## SOURCE RECORDS
-.-.-
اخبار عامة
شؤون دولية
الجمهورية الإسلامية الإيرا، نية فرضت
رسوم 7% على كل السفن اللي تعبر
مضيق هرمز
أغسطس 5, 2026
-.-.-
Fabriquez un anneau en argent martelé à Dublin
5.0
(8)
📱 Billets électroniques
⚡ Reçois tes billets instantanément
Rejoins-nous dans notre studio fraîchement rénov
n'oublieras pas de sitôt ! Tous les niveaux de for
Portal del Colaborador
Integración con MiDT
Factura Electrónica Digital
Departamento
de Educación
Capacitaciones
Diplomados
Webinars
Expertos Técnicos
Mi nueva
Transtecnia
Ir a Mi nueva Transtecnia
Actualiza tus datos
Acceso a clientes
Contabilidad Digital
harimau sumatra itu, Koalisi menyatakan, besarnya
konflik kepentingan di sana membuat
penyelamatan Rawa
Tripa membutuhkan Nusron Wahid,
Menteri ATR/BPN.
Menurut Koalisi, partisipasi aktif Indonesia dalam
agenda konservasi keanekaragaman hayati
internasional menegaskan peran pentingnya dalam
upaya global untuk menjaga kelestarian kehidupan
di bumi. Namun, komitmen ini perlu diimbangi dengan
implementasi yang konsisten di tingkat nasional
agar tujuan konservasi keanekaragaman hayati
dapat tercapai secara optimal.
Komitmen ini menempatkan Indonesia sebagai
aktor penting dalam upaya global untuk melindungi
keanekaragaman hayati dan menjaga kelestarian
-.-.-
## WHAT IS BEING ASKED
Going back over the entries above, copy word for word every line from the one that has "Ir a Mi nueva Transtecnia" on through the one that has "Menurut Koalisi, partisipasi".

## SOLUTION BELOW
Ir a Mi nueva Transtecnia
Actualiza tus datos
Acceso a clientes
Contabilidad Digital
harimau sumatra itu, Koalisi menyatakan, besarnya
konflik kepentingan di sana membuat
penyelamatan Rawa
Tripa membutuhkan Nusron Wahid,
Menteri ATR/BPN.
Menurut Koalisi, partisipasi aktif Indonesia dalam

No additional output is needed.